Task prompt: An image-free, exact copy of the records below is required.

※

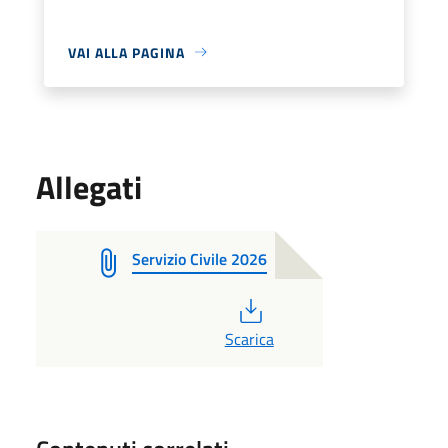
VAI ALLA PAGINA
Allegati
Servizio Civile 2026
PDF
Scarica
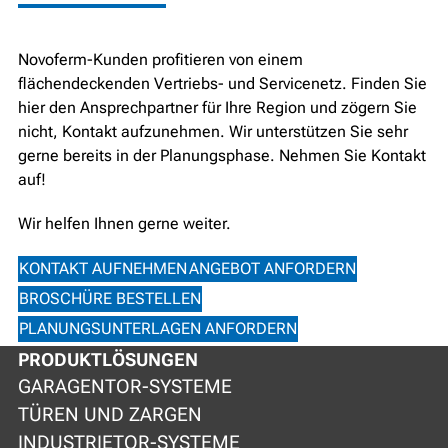
Novoferm-Kunden profitieren von einem
flächendeckenden Vertriebs- und Servicenetz. Finden Sie
hier den Ansprechpartner für Ihre Region und zögern Sie
nicht, Kontakt aufzunehmen. Wir unterstützen Sie sehr
gerne bereits in der Planungsphase. Nehmen Sie Kontakt
auf!
Wir helfen Ihnen gerne weiter.
KONTAKT AUFNEHMEN
ANGEBOT ANFORDERN
BROSCHÜRE BESTELLEN
PLANUNGSUNTERLAGEN ANFORDERN
PRODUKTLÖSUNGEN
GARAGENTOR-SYSTEME
TÜREN UND ZARGEN
INDUSTRIETOR-SYSTEME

※

Solution to the exercise:
VAI ALLA PAGINA
Allegati
Servizio Civile 2026
PDF
Scarica
Novoferm-Kunden profitieren von einem
flächendeckenden Vertriebs- und Servicenetz. Finden Sie
hier den Ansprechpartner für Ihre Region und zögern Sie
nicht, Kontakt aufzunehmen. Wir unterstützen Sie sehr
gerne bereits in der Planungsphase. Nehmen Sie Kontakt
auf!
Wir helfen Ihnen gerne weiter.
KONTAKT AUFNEHMEN
ANGEBOT ANFORDERN
BROSCHÜRE BESTELLEN
PLANUNGSUNTERLAGEN ANFORDERN
PRODUKTLÖSUNGEN
GARAGENTOR-SYSTEME
TÜREN UND ZARGEN
INDUSTRIETOR-SYSTEME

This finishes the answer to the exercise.